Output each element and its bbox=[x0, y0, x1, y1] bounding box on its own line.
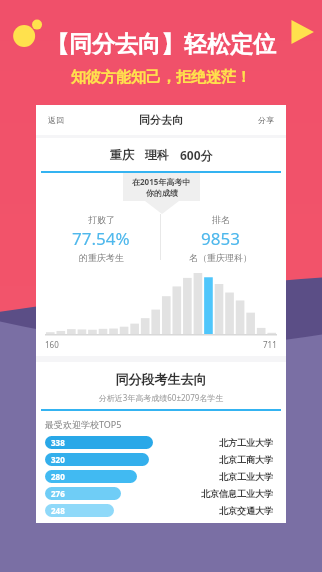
staticText: 北京信息工业大学 bbox=[201, 488, 273, 499]
staticText: 返回 bbox=[48, 115, 64, 125]
staticText: 9853 bbox=[201, 227, 240, 250]
staticText: 名（重庆理科） bbox=[189, 252, 252, 263]
staticText: 711 bbox=[263, 339, 277, 350]
button[interactable]: 返回 bbox=[46, 113, 66, 127]
staticText: 600分 bbox=[180, 147, 213, 163]
staticText: 你的成绩 bbox=[146, 188, 178, 198]
staticText: 分享 bbox=[258, 115, 274, 125]
staticText: 在2015年高考中 bbox=[132, 176, 191, 187]
staticText: 北京工业大学 bbox=[219, 471, 273, 482]
staticText: 最受欢迎学校TOP5 bbox=[45, 418, 122, 430]
staticText: 的重庆考生 bbox=[79, 252, 124, 263]
button[interactable]: 280 bbox=[36, 468, 286, 485]
staticText: 重庆 bbox=[110, 147, 134, 162]
staticText: 北方工业大学 bbox=[219, 437, 273, 448]
staticText: 打败了 bbox=[88, 214, 115, 225]
staticText: 248 bbox=[51, 505, 65, 516]
staticText: 160 bbox=[45, 339, 59, 350]
staticText: 280 bbox=[51, 471, 65, 482]
staticText: 同分去向 bbox=[66, 113, 256, 127]
staticText: 【同分去向】轻松定位 bbox=[0, 30, 322, 59]
staticText: 知彼方能知己，拒绝迷茫！ bbox=[0, 68, 322, 87]
staticText: 北京工商大学 bbox=[219, 454, 273, 465]
staticText: 276 bbox=[51, 488, 65, 499]
staticText: 理科 bbox=[145, 147, 169, 162]
staticText: 338 bbox=[51, 437, 65, 448]
staticText: 77.54% bbox=[72, 227, 130, 250]
staticText: 分析近3年高考成绩60±2079名学生 bbox=[36, 392, 286, 403]
button[interactable]: 320 bbox=[36, 451, 286, 468]
button[interactable]: 338 bbox=[36, 434, 286, 451]
staticText: 排名 bbox=[212, 214, 230, 225]
button[interactable]: 分享 bbox=[256, 113, 276, 127]
button[interactable]: 248 bbox=[36, 502, 286, 519]
staticText: 同分段考生去向 bbox=[36, 371, 286, 387]
button[interactable]: 276 bbox=[36, 485, 286, 502]
staticText: 320 bbox=[51, 454, 65, 465]
staticText: 北京交通大学 bbox=[219, 505, 273, 516]
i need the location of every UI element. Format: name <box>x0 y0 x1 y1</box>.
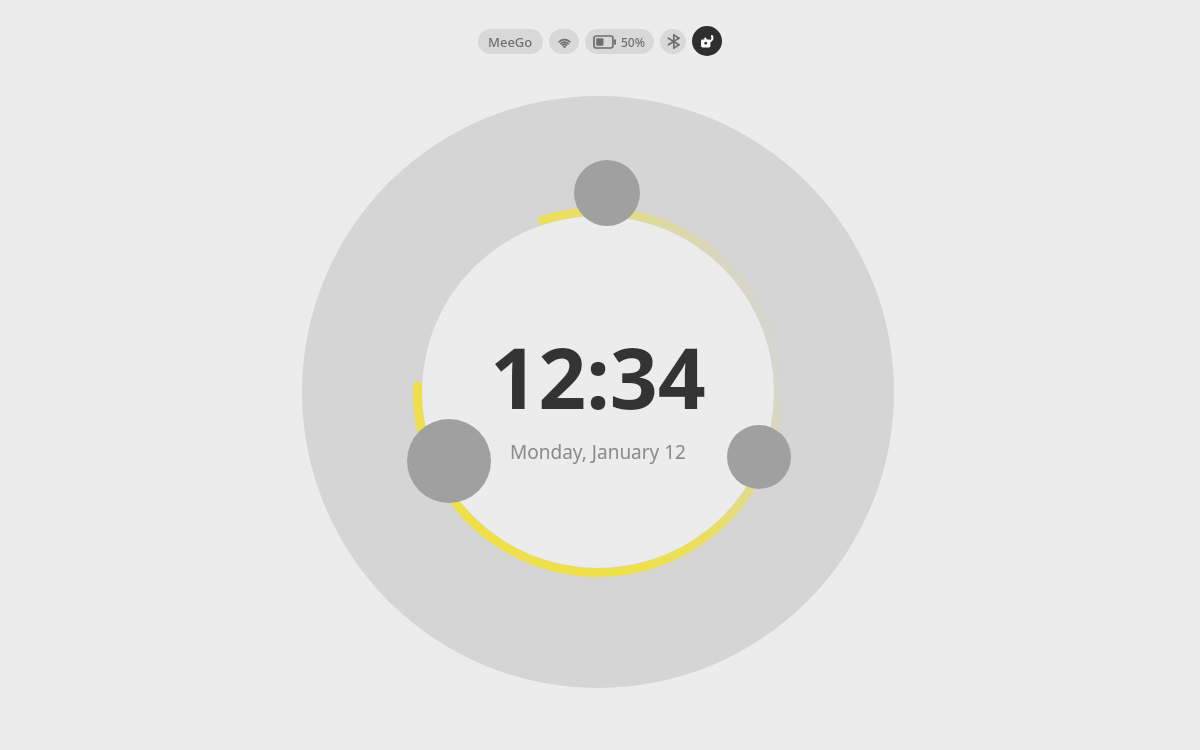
button[interactable]: Battery 50 percent <box>585 29 654 54</box>
button[interactable]: Wi-Fi <box>549 29 579 54</box>
staticText: 50% <box>621 34 645 50</box>
button[interactable]: Top complication <box>574 160 640 226</box>
button[interactable]: Right complication <box>727 425 791 489</box>
button[interactable]: MeeGo <box>478 29 543 54</box>
staticText: Monday, January 12 <box>510 439 686 465</box>
button[interactable]: Unlock <box>692 26 722 56</box>
staticText: MeeGo <box>488 33 533 51</box>
staticText: 12:34 <box>490 319 706 433</box>
button[interactable]: Bluetooth <box>660 29 686 54</box>
button[interactable]: Left complication <box>407 419 491 503</box>
button[interactable]: 12:34 <box>480 317 716 467</box>
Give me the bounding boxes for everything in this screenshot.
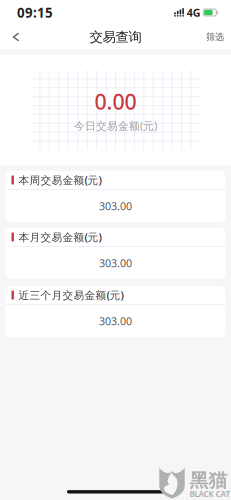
button[interactable]: 筛选: [200, 25, 230, 49]
staticText: 303.00: [99, 314, 132, 328]
staticText: 303.00: [99, 256, 132, 270]
staticText: 本周交易金额(元): [18, 173, 101, 187]
staticText: 交易查询: [90, 29, 142, 45]
button[interactable]: 返回: [3, 25, 29, 49]
staticText: 4G: [187, 5, 201, 20]
button[interactable]: 本月交易金额(元): [6, 228, 226, 279]
button[interactable]: 本周交易金额(元): [6, 171, 226, 222]
staticText: 近三个月交易金额(元): [18, 288, 123, 302]
staticText: 今日交易金额(元): [74, 119, 157, 133]
staticText: 筛选: [206, 31, 224, 43]
staticText: 303.00: [99, 199, 132, 213]
staticText: BLACK CAT: [190, 489, 230, 499]
button[interactable]: 近三个月交易金额(元): [6, 286, 226, 337]
staticText: 黑猫: [190, 469, 228, 492]
staticText: 09:15: [17, 4, 53, 21]
staticText: 0.00: [94, 87, 136, 116]
staticText: 本月交易金额(元): [18, 230, 101, 244]
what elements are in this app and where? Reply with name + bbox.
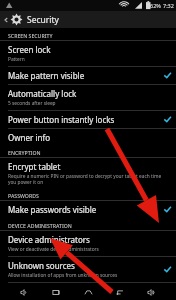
staticText: Owner info [8, 132, 50, 143]
staticText: DEVICE ADMINISTRATION [8, 222, 72, 229]
button[interactable]: Back [112, 285, 127, 300]
staticText: Automatically lock [8, 88, 77, 99]
button[interactable]: Home [81, 285, 96, 300]
staticText: SCREEN SECURITY [8, 32, 53, 39]
staticText: Make pattern visible [8, 70, 85, 81]
staticText: 5 seconds after sleep [8, 100, 56, 107]
staticText: PASSWORDS [8, 192, 39, 199]
button[interactable]: Device administrators [0, 231, 176, 256]
button[interactable]: Unknown sources [0, 257, 176, 282]
button[interactable]: Encrypt tablet [0, 158, 176, 188]
staticText: Unknown sources [8, 260, 75, 271]
staticText: Screen lock [8, 44, 51, 55]
button[interactable]: Owner info [0, 129, 176, 145]
staticText: 62% [150, 2, 161, 9]
staticText: Make passwords visible [8, 204, 97, 215]
staticText: 7:32 [163, 2, 174, 9]
button[interactable]: Up, Security [0, 11, 176, 28]
button[interactable]: Make passwords visible [0, 201, 176, 218]
staticText: Device administrators [8, 234, 90, 245]
button[interactable]: Screen lock [0, 41, 176, 66]
button[interactable]: Volume up [144, 285, 159, 300]
button[interactable]: Verify apps [0, 283, 176, 285]
staticText: ENCRYPTION [8, 149, 41, 156]
staticText: View or deactivate device administrators [8, 246, 99, 253]
staticText: Security [27, 14, 59, 26]
staticText: Encrypt tablet [8, 161, 61, 172]
button[interactable]: Automatically lock [0, 85, 176, 110]
button[interactable]: Recent apps [49, 285, 64, 300]
staticText: Pattern [8, 56, 25, 63]
staticText: Power button instantly locks [8, 114, 115, 125]
button[interactable]: Power button instantly locks [0, 111, 176, 128]
staticText: Allow installation of apps from unknown … [8, 272, 118, 279]
staticText: Require a numeric PIN or password to dec… [8, 173, 168, 185]
button[interactable]: Volume down [17, 285, 32, 300]
button[interactable]: Make pattern visible [0, 67, 176, 84]
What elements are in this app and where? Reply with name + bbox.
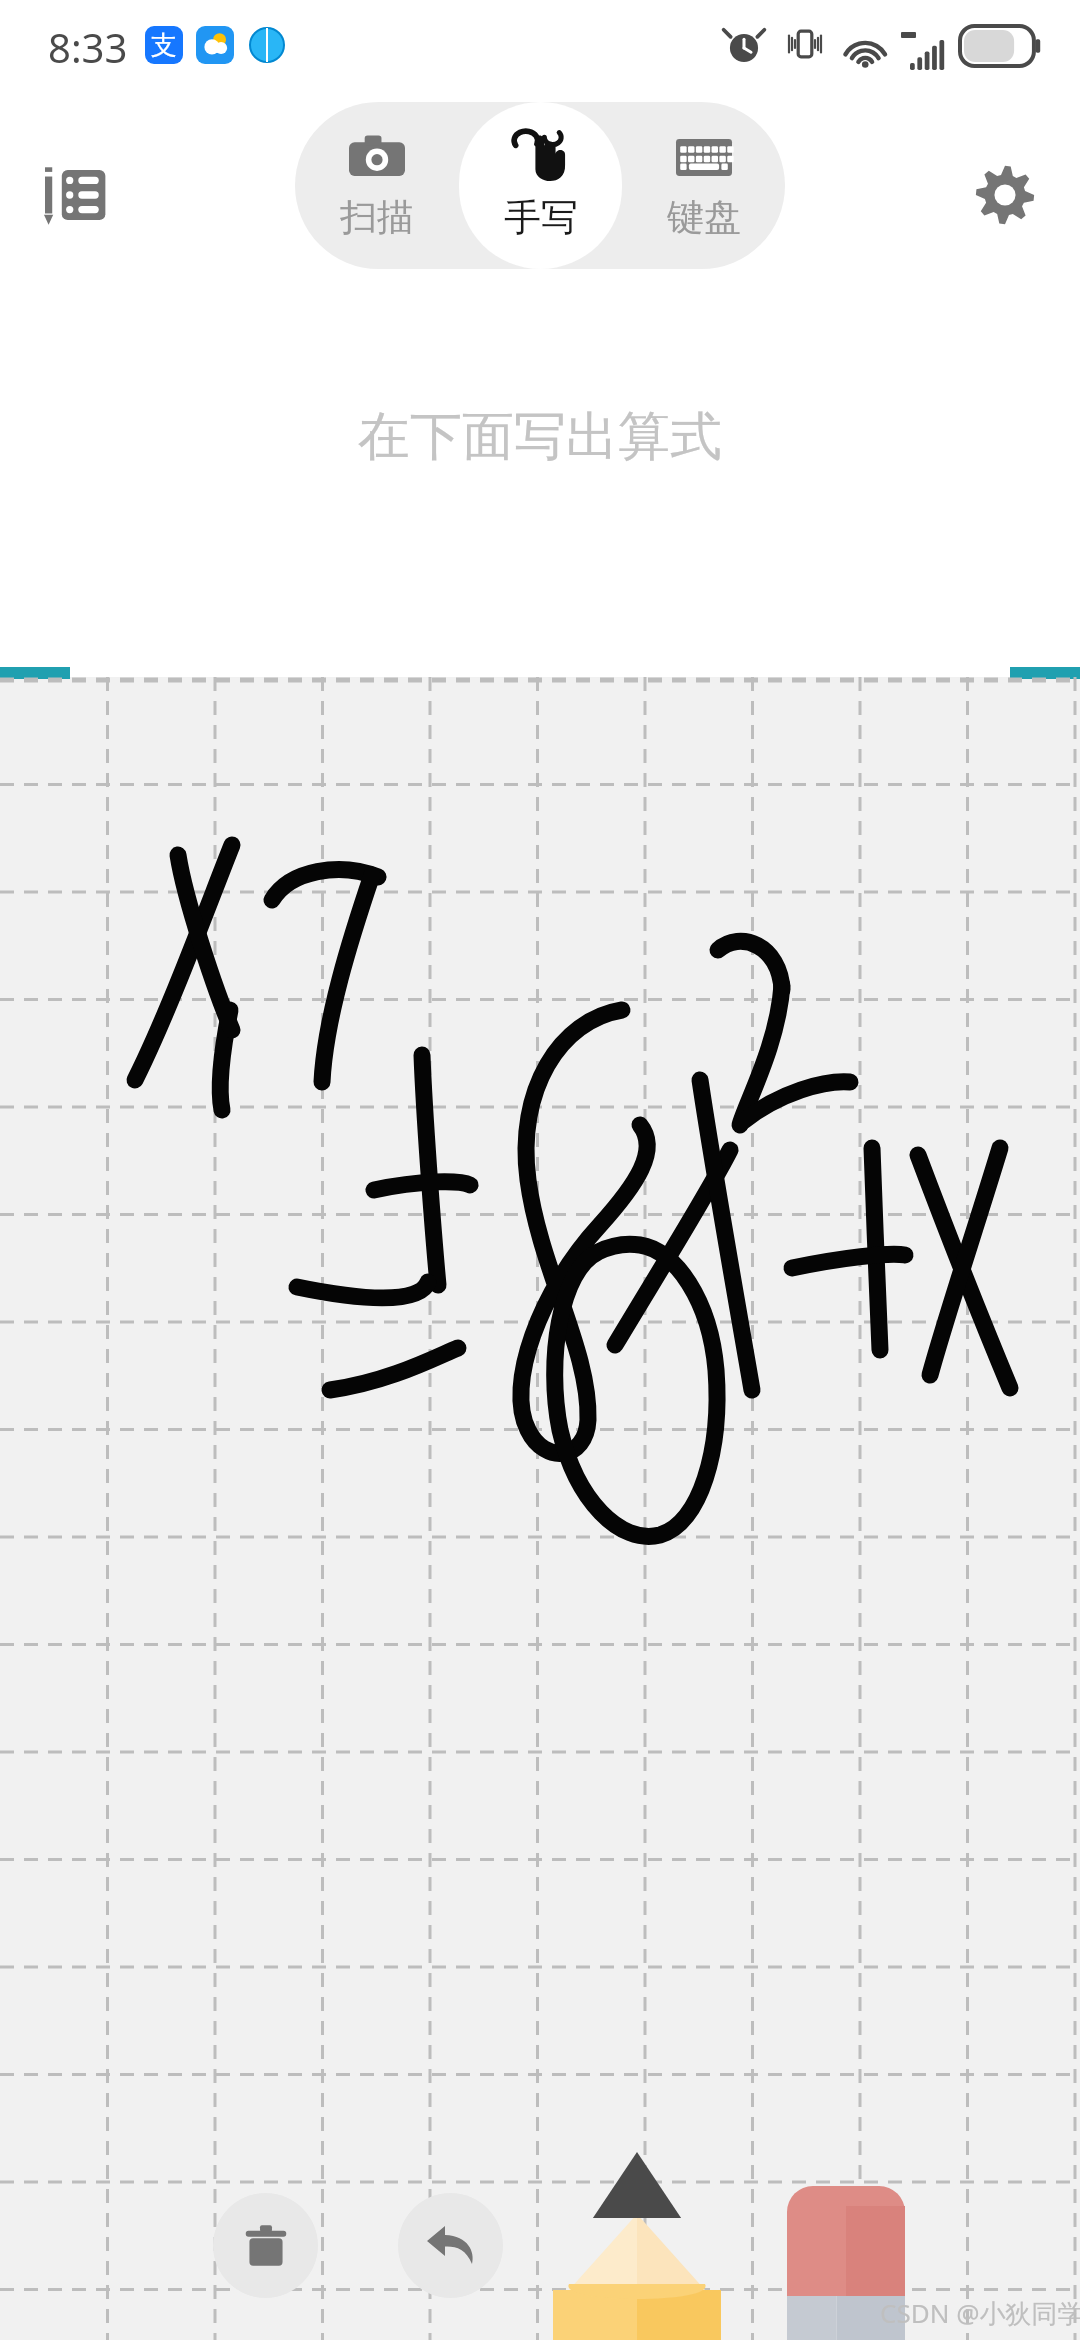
button[interactable]: 手写 (459, 102, 622, 269)
staticText: 8:33 (48, 20, 128, 74)
button[interactable]: Settings (950, 140, 1060, 250)
staticText: 手写 (504, 194, 578, 241)
staticText: CSDN @小狄同学呀 (880, 2295, 1080, 2331)
button[interactable]: 键盘 (622, 102, 785, 269)
staticText: 键盘 (667, 194, 741, 241)
button[interactable]: History (20, 140, 130, 250)
staticText: 扫描 (340, 194, 414, 241)
button[interactable]: 扫描 (295, 102, 459, 269)
staticText: 在下面写出算式 (358, 404, 722, 470)
staticText: 支 (151, 29, 177, 62)
button[interactable]: Clear (213, 2193, 318, 2298)
button[interactable]: Undo (398, 2193, 503, 2298)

▸ EXERCISE BRIEF:
Please give back the material above exactly as written, pictures omitted.

▸ FINAL ANSWER:
Output each element and its bbox=[x0, y0, x1, y1] bounding box on its own line.
staticText: 北京信息工业大学 bbox=[201, 488, 273, 499]
staticText: 返回 bbox=[48, 115, 64, 125]
staticText: 9853 bbox=[201, 227, 240, 250]
staticText: 名（重庆理科） bbox=[189, 252, 252, 263]
staticText: 711 bbox=[263, 339, 277, 350]
button[interactable]: 返回 bbox=[46, 113, 66, 127]
staticText: 600分 bbox=[180, 147, 213, 163]
staticText: 你的成绩 bbox=[146, 188, 178, 198]
staticText: 分享 bbox=[258, 115, 274, 125]
staticText: 在2015年高考中 bbox=[132, 176, 191, 187]
staticText: 北京工业大学 bbox=[219, 471, 273, 482]
staticText: 最受欢迎学校TOP5 bbox=[45, 418, 122, 430]
staticText: 的重庆考生 bbox=[79, 252, 124, 263]
button[interactable]: 280 bbox=[36, 468, 286, 485]
staticText: 重庆 bbox=[110, 147, 134, 162]
staticText: 北方工业大学 bbox=[219, 437, 273, 448]
staticText: 打败了 bbox=[88, 214, 115, 225]
staticText: 248 bbox=[51, 505, 65, 516]
staticText: 160 bbox=[45, 339, 59, 350]
staticText: 280 bbox=[51, 471, 65, 482]
staticText: 同分去向 bbox=[66, 113, 256, 127]
staticText: 【同分去向】轻松定位 bbox=[0, 30, 322, 59]
staticText: 知彼方能知己，拒绝迷茫！ bbox=[0, 68, 322, 87]
staticText: 北京工商大学 bbox=[219, 454, 273, 465]
staticText: 276 bbox=[51, 488, 65, 499]
staticText: 理科 bbox=[145, 147, 169, 162]
staticText: 338 bbox=[51, 437, 65, 448]
staticText: 77.54% bbox=[72, 227, 130, 250]
staticText: 分析近3年高考成绩60±2079名学生 bbox=[36, 392, 286, 403]
button[interactable]: 320 bbox=[36, 451, 286, 468]
button[interactable]: 338 bbox=[36, 434, 286, 451]
staticText: 排名 bbox=[212, 214, 230, 225]
button[interactable]: 分享 bbox=[256, 113, 276, 127]
button[interactable]: 248 bbox=[36, 502, 286, 519]
staticText: 同分段考生去向 bbox=[36, 371, 286, 387]
button[interactable]: 276 bbox=[36, 485, 286, 502]
staticText: 320 bbox=[51, 454, 65, 465]
staticText: 北京交通大学 bbox=[219, 505, 273, 516]
i need the location of every UI element. Format: name <box>x0 y0 x1 y1</box>.
button[interactable]: Battery 50 percent <box>585 29 654 54</box>
button[interactable]: Wi-Fi <box>549 29 579 54</box>
staticText: 50% <box>621 34 645 50</box>
button[interactable]: Top complication <box>574 160 640 226</box>
button[interactable]: Right complication <box>727 425 791 489</box>
button[interactable]: MeeGo <box>478 29 543 54</box>
staticText: Monday, January 12 <box>510 439 686 465</box>
button[interactable]: Unlock <box>692 26 722 56</box>
staticText: MeeGo <box>488 33 533 51</box>
staticText: 12:34 <box>490 319 706 433</box>
button[interactable]: Bluetooth <box>660 29 686 54</box>
button[interactable]: Left complication <box>407 419 491 503</box>
button[interactable]: 12:34 <box>480 317 716 467</box>
Give me the bounding boxes for everything in this screenshot.
button[interactable]: 筛选: [200, 25, 230, 49]
staticText: 303.00: [99, 314, 132, 328]
staticText: 303.00: [99, 256, 132, 270]
staticText: 本周交易金额(元): [18, 173, 101, 187]
staticText: 交易查询: [90, 29, 142, 45]
button[interactable]: 返回: [3, 25, 29, 49]
staticText: 4G: [187, 5, 201, 20]
button[interactable]: 本月交易金额(元): [6, 228, 226, 279]
button[interactable]: 本周交易金额(元): [6, 171, 226, 222]
staticText: 近三个月交易金额(元): [18, 288, 123, 302]
staticText: 今日交易金额(元): [74, 119, 157, 133]
staticText: 筛选: [206, 31, 224, 43]
staticText: 303.00: [99, 199, 132, 213]
staticText: BLACK CAT: [190, 489, 230, 499]
button[interactable]: 近三个月交易金额(元): [6, 286, 226, 337]
staticText: 黑猫: [190, 469, 228, 492]
staticText: 09:15: [17, 4, 53, 21]
staticText: 0.00: [94, 87, 136, 116]
staticText: 本月交易金额(元): [18, 230, 101, 244]
what elements are in this app and where? Reply with name + bbox.
staticText: Owner info [8, 132, 50, 143]
staticText: DEVICE ADMINISTRATION [8, 222, 72, 229]
button[interactable]: Back [112, 285, 127, 300]
staticText: Automatically lock [8, 88, 77, 99]
button[interactable]: Home [81, 285, 96, 300]
staticText: SCREEN SECURITY [8, 32, 53, 39]
staticText: Make pattern visible [8, 70, 85, 81]
staticText: 5 seconds after sleep [8, 100, 56, 107]
staticText: PASSWORDS [8, 192, 39, 199]
button[interactable]: Device administrators [0, 231, 176, 256]
button[interactable]: Unknown sources [0, 257, 176, 282]
button[interactable]: Encrypt tablet [0, 158, 176, 188]
staticText: Unknown sources [8, 260, 75, 271]
staticText: Screen lock [8, 44, 51, 55]
button[interactable]: Owner info [0, 129, 176, 145]
staticText: 62% [150, 2, 161, 9]
staticText: Make passwords visible [8, 204, 97, 215]
staticText: 7:32 [163, 2, 174, 9]
button[interactable]: Up, Security [0, 11, 176, 28]
button[interactable]: Make passwords visible [0, 201, 176, 218]
staticText: Device administrators [8, 234, 90, 245]
button[interactable]: Screen lock [0, 41, 176, 66]
button[interactable]: Volume up [144, 285, 159, 300]
button[interactable]: Verify apps [0, 283, 176, 285]
staticText: ENCRYPTION [8, 149, 41, 156]
staticText: View or deactivate device administrators [8, 246, 99, 253]
staticText: Security [27, 14, 59, 26]
staticText: Encrypt tablet [8, 161, 61, 172]
button[interactable]: Automatically lock [0, 85, 176, 110]
button[interactable]: Recent apps [49, 285, 64, 300]
staticText: Pattern [8, 56, 25, 63]
staticText: Power button instantly locks [8, 114, 115, 125]
button[interactable]: Power button instantly locks [0, 111, 176, 128]
staticText: Allow installation of apps from unknown … [8, 272, 118, 279]
staticText: Require a numeric PIN or password to dec… [8, 173, 168, 185]
button[interactable]: Volume down [17, 285, 32, 300]
button[interactable]: Make pattern visible [0, 67, 176, 84]
What elements are in this app and where? Reply with name + bbox.
button[interactable]: 手写 (459, 102, 622, 269)
staticText: 8:33 (48, 20, 128, 74)
button[interactable]: Settings (950, 140, 1060, 250)
staticText: 手写 (504, 194, 578, 241)
staticText: CSDN @小狄同学呀 (880, 2295, 1080, 2331)
button[interactable]: 键盘 (622, 102, 785, 269)
staticText: 键盘 (667, 194, 741, 241)
button[interactable]: History (20, 140, 130, 250)
staticText: 扫描 (340, 194, 414, 241)
button[interactable]: 扫描 (295, 102, 459, 269)
staticText: 在下面写出算式 (358, 404, 722, 470)
staticText: 支 (151, 29, 177, 62)
button[interactable]: Clear (213, 2193, 318, 2298)
button[interactable]: Undo (398, 2193, 503, 2298)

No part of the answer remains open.